ISLAMABAD: The opposition Pakistan Peoples Party (PPP) on Saturday urged the Pakistan Tehreek-i-Insaf (PTI) government to present details of its talks with the International Monetary Fund (IMF) before parliament, prior to taking any final decision.
Talking to Dawn on Saturday, PPP central Punjab president Raja Pervez Ashraf asked the government to apprise the nation about conditions being imposed by the IMF for providing loans to the government.
Mr Ashraf also sought an explanation from the government over reports that more taxes were being imposed on the nation as a result of the talks with the IMF.
The PPP leader recalled that when the PPP was in the government, it had also negotiated with the IMF. He was of opinion that the main focus of the government during the talks with the world donors should be the betterment and relief for the common people.
Wonders why Pakistan is still on FATF grey list
Mr Ashraf regretted that the government had already increased prices of oil and electricity many times after presentation of the federal budget in June. He said that according to the government, they had fulfilled all conditions of the Financial Action Task Force (FATF) to bring the country out of its grey list. However, he said, despite all these claims, Pakistan was still on the FATF grey list which shows that “there is a fault somewhere.”

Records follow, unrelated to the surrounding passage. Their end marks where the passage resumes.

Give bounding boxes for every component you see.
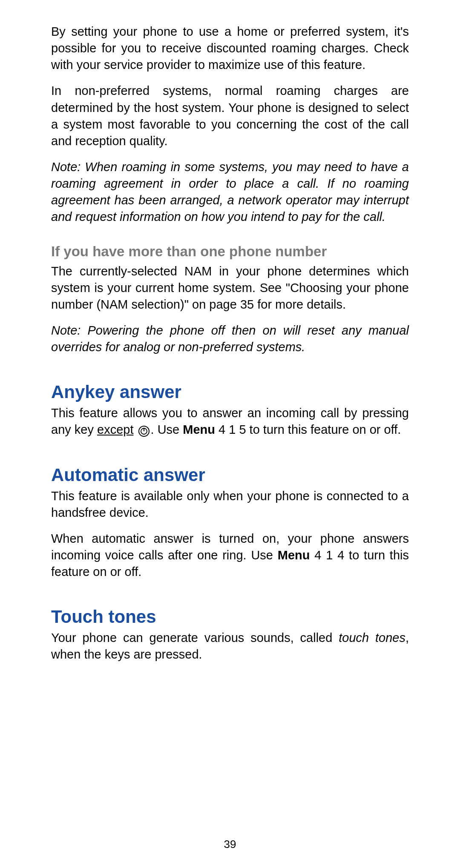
- section-heading-touchtones: Touch tones: [51, 607, 409, 627]
- section-heading-anykey: Anykey answer: [51, 382, 409, 402]
- italic-text: touch tones: [339, 631, 405, 645]
- note-paragraph: Note: When roaming in some systems, you …: [51, 159, 409, 226]
- section-heading-automatic: Automatic answer: [51, 465, 409, 485]
- text-span: Your phone can generate various sounds, …: [51, 631, 339, 645]
- body-paragraph: This feature is available only when your…: [51, 488, 409, 521]
- body-paragraph: Your phone can generate various sounds, …: [51, 630, 409, 663]
- page-number: 39: [0, 838, 460, 851]
- body-paragraph: In non-preferred systems, normal roaming…: [51, 83, 409, 149]
- bold-text: Menu: [278, 548, 310, 562]
- bold-text: Menu: [183, 423, 215, 436]
- note-paragraph: Note: Powering the phone off then on wil…: [51, 322, 409, 355]
- body-paragraph: The currently-selected NAM in your phone…: [51, 263, 409, 313]
- body-paragraph: This feature allows you to answer an inc…: [51, 405, 409, 438]
- text-span: 4 1 5 to turn this feature on or off.: [215, 423, 401, 436]
- body-paragraph: By setting your phone to use a home or p…: [51, 23, 409, 73]
- power-icon: [138, 425, 150, 437]
- body-paragraph: When automatic answer is turned on, your…: [51, 530, 409, 580]
- subsection-heading: If you have more than one phone number: [51, 243, 409, 260]
- underline-text: except: [97, 423, 133, 436]
- text-span: . Use: [151, 423, 183, 436]
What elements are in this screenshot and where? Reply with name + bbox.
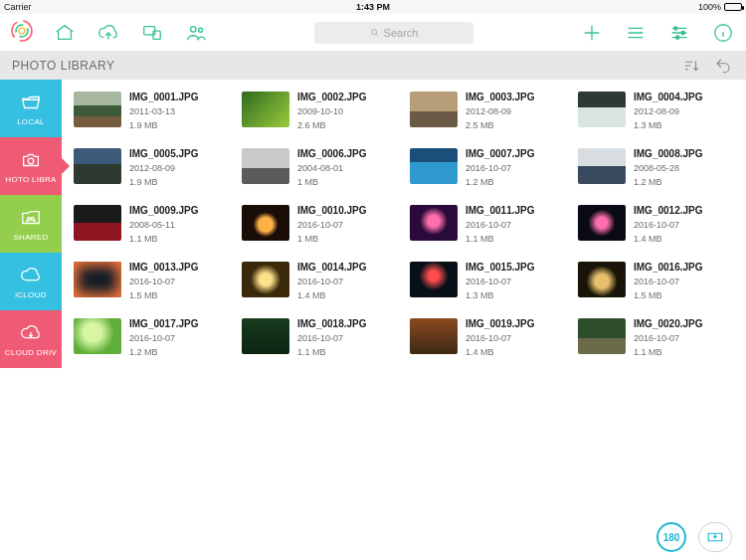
thumbnail xyxy=(410,318,458,354)
sidebar-item-label: LOCAL xyxy=(17,117,45,126)
file-size: 1.5 MB xyxy=(634,290,702,300)
undo-icon[interactable] xyxy=(712,55,734,77)
sidebar-item-local[interactable]: LOCAL xyxy=(0,80,62,137)
svg-point-9 xyxy=(681,31,684,34)
file-item[interactable]: IMG_0019.JPG2016-10-071.4 MB xyxy=(410,318,570,357)
file-name: IMG_0001.JPG xyxy=(129,92,198,102)
file-item[interactable]: IMG_0002.JPG2009-10-102.6 MB xyxy=(242,92,402,130)
thumbnail xyxy=(74,92,121,127)
add-icon[interactable] xyxy=(579,20,605,46)
file-size: 1.5 MB xyxy=(129,290,198,300)
sort-icon[interactable] xyxy=(680,55,702,77)
file-size: 1.9 MB xyxy=(129,120,198,130)
cloud-download-icon xyxy=(18,322,44,344)
file-name: IMG_0015.JPG xyxy=(466,262,534,273)
file-size: 1 MB xyxy=(297,234,366,244)
contacts-icon[interactable] xyxy=(183,20,209,46)
file-size: 1.3 MB xyxy=(466,290,534,300)
file-date: 2016-10-07 xyxy=(466,333,534,343)
svg-point-8 xyxy=(674,26,677,29)
file-date: 2016-10-07 xyxy=(129,333,198,343)
file-item[interactable]: IMG_0008.JPG2008-05-281.2 MB xyxy=(578,148,738,187)
file-item[interactable]: IMG_0014.JPG2016-10-071.4 MB xyxy=(242,262,402,300)
file-name: IMG_0013.JPG xyxy=(129,262,198,273)
file-item[interactable]: IMG_0017.JPG2016-10-071.2 MB xyxy=(74,318,234,357)
file-name: IMG_0004.JPG xyxy=(634,92,702,102)
file-date: 2016-10-07 xyxy=(466,277,534,286)
file-date: 2012-08-09 xyxy=(466,106,534,116)
info-icon[interactable] xyxy=(710,20,736,46)
top-toolbar: Search xyxy=(0,14,746,52)
file-name: IMG_0007.JPG xyxy=(466,148,534,159)
file-name: IMG_0014.JPG xyxy=(297,262,366,273)
devices-icon[interactable] xyxy=(139,20,165,46)
file-item[interactable]: IMG_0013.JPG2016-10-071.5 MB xyxy=(74,262,234,300)
list-view-icon[interactable] xyxy=(623,20,649,46)
svg-point-5 xyxy=(191,26,197,31)
footer-actions: 180 xyxy=(656,522,732,552)
search-placeholder: Search xyxy=(384,27,419,39)
sidebar-item-shared[interactable]: SHARED xyxy=(0,195,62,253)
file-item[interactable]: IMG_0020.JPG2016-10-071.1 MB xyxy=(578,318,738,357)
sidebar-item-label: SHARED xyxy=(13,233,48,242)
file-name: IMG_0012.JPG xyxy=(634,205,702,216)
file-date: 2004-08-01 xyxy=(297,163,366,173)
file-item[interactable]: IMG_0018.JPG2016-10-071.1 MB xyxy=(242,318,402,357)
file-name: IMG_0018.JPG xyxy=(297,318,366,329)
thumbnail xyxy=(578,92,626,127)
file-date: 2008-05-11 xyxy=(129,220,198,230)
file-size: 1.1 MB xyxy=(297,347,366,357)
file-date: 2016-10-07 xyxy=(634,333,702,343)
sidebar-item-icloud[interactable]: iCLOUD xyxy=(0,253,62,310)
file-size: 1.4 MB xyxy=(297,290,366,300)
file-name: IMG_0020.JPG xyxy=(634,318,702,329)
file-size: 1.4 MB xyxy=(466,347,534,357)
shared-folder-icon xyxy=(18,207,44,229)
file-size: 1.2 MB xyxy=(466,177,534,187)
file-date: 2008-05-28 xyxy=(634,163,702,173)
file-item[interactable]: IMG_0015.JPG2016-10-071.3 MB xyxy=(410,262,570,300)
file-date: 2016-10-07 xyxy=(297,333,366,343)
file-name: IMG_0009.JPG xyxy=(129,205,198,216)
sidebar-item-photo-library[interactable]: HOTO LIBRA xyxy=(0,137,62,195)
sidebar-item-cloud-drive[interactable]: CLOUD DRIV xyxy=(0,310,62,368)
file-item[interactable]: IMG_0005.JPG2012-08-091.9 MB xyxy=(74,148,234,187)
thumbnail xyxy=(242,318,289,354)
file-item[interactable]: IMG_0001.JPG2011-03-131.9 MB xyxy=(74,92,234,130)
file-item[interactable]: IMG_0011.JPG2016-10-071.1 MB xyxy=(410,205,570,244)
thumbnail xyxy=(242,262,289,297)
file-item[interactable]: IMG_0003.JPG2012-08-092.5 MB xyxy=(410,92,570,130)
file-item[interactable]: IMG_0007.JPG2016-10-071.2 MB xyxy=(410,148,570,187)
svg-point-6 xyxy=(199,28,203,32)
file-size: 1.1 MB xyxy=(129,234,198,244)
thumbnail xyxy=(410,262,458,297)
file-item[interactable]: IMG_0009.JPG2008-05-111.1 MB xyxy=(74,205,234,244)
file-size: 2.5 MB xyxy=(466,120,534,130)
file-size: 1.2 MB xyxy=(634,177,702,187)
file-item[interactable]: IMG_0016.JPG2016-10-071.5 MB xyxy=(578,262,738,300)
thumbnail xyxy=(578,205,626,241)
inbox-download-icon xyxy=(706,530,724,544)
file-name: IMG_0002.JPG xyxy=(297,92,366,102)
item-count-badge[interactable]: 180 xyxy=(656,522,686,552)
settings-sliders-icon[interactable] xyxy=(666,20,692,46)
library-header: PHOTO LIBRARY xyxy=(0,52,746,80)
file-item[interactable]: IMG_0004.JPG2012-08-091.3 MB xyxy=(578,92,738,130)
file-size: 1.3 MB xyxy=(634,120,702,130)
page-title: PHOTO LIBRARY xyxy=(12,59,114,73)
file-item[interactable]: IMG_0006.JPG2004-08-011 MB xyxy=(242,148,402,187)
file-name: IMG_0010.JPG xyxy=(297,205,366,216)
thumbnail xyxy=(74,262,121,297)
download-button[interactable] xyxy=(698,522,732,552)
cloud-upload-icon[interactable] xyxy=(95,20,121,46)
file-date: 2016-10-07 xyxy=(297,220,366,230)
file-item[interactable]: IMG_0012.JPG2016-10-071.4 MB xyxy=(578,205,738,244)
search-icon xyxy=(370,28,380,38)
file-date: 2012-08-09 xyxy=(129,163,198,173)
file-grid: IMG_0001.JPG2011-03-131.9 MBIMG_0002.JPG… xyxy=(74,92,738,357)
file-item[interactable]: IMG_0010.JPG2016-10-071 MB xyxy=(242,205,402,244)
svg-point-12 xyxy=(28,158,34,164)
search-input[interactable]: Search xyxy=(314,22,473,44)
home-icon[interactable] xyxy=(52,20,78,46)
thumbnail xyxy=(74,205,121,241)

The PPP leader criticised the government for its failure to take timely decisions. He said previously Prime Minister Imran Khan had declared that his government would not approach the IMF for loans, but later the government not only held talks with the Fund, but also accepted all its harsh conditions making the lives of the people difficult.
In a separate statement, PPP MNA Dr Nafisa Shah said there were reports that the IMF had “dictated” to the government to increase sales tax and regulatory duties. Moreover, she said, there were reports that the IMF had asked the government “to set the annual tax target at Rs63 trillion”.
The statements from the PPP leaders came on the day the government concluded its technical-level virtual discussions with the IMF with a “positive note” and agreed to continue talks at a higher level in Washington from next week to put $6bn Extended Fund Facility (EFF) back on track. The policy level talks between Pakistan and the IMF officials is scheduled to start in the US early next week.
The Pakistani team will be headed by Finance Minister Shaukat Tarin.
During the two-day talks, the IMF had reportedly termed Pakistan’s revenue growth ‘unsustainable’, stating that it could reverse as soon as policies to control imports take hold. Also, the power sector circular debt management plan was found to be ‘un-bankable’ without sufficient tariff increases. The IMF staff wanted major steps on both fronts.
These are the two critical issues where ‘give and take’ has to take place keeping in mind the economic conditions in the wake of uncertain Covid-19 situation and international commodity prices.
“The details of the talks with the IMF which have so far come to the light are disturbing,” Dr Shah said, regretting that the parliament as well as the country’s political parties were unaware of final conditions attached to the talks with the IMF.
Meanwhile, PPP information secretary Shazia Marri has said the “incompetent government” of Imran Khan is even depriving the people of their desire to live a prosperous life.
In a statement, Ms Marri particularly assailed the government for its recent decision to raise electricity tariff.
She questioned the government that whose treasures were being filled by making electricity expensive in the country.
Ms Marri said Mr Khan used to deliver lectures on civil disobedience when prices of electricity were increasing during the previous governments. Nowadays, she said, the prices of electricity in the country were the highest and at the same time, people were worried about loadshedding.